**Activity**
How many lines in the records below contain the word "Intermunicipal"? Answer with the number alone.

**Exercise data**
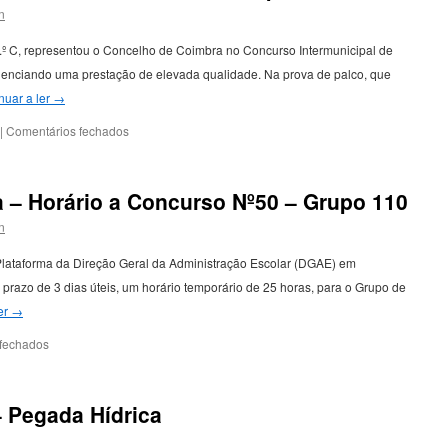
Horário
n
a
Concurso
6.º C, representou o Concelho de Coimbra no Concurso Intermunicipal de
Nº52
idenciando uma prestação de elevada qualidade. Na prova de palco, que
–
Grupo
nuar a ler
→
910
em
|
Comentários fechados
Sofia
Costa
destaca-
 – Horário a Concurso Nº50 – Grupo 110
se
no
n
Concurso
Intermunicipal
 Plataforma da Direção Geral da Administração Escolar (DGAE) em
de
prazo de 3 dias úteis, um horário temporário de 25 horas, para o Grupo de
Leitura
er
→
em
fechados
Contratação
de
Escola
– Pegada Hídrica
–
Horário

**Problem solution**
2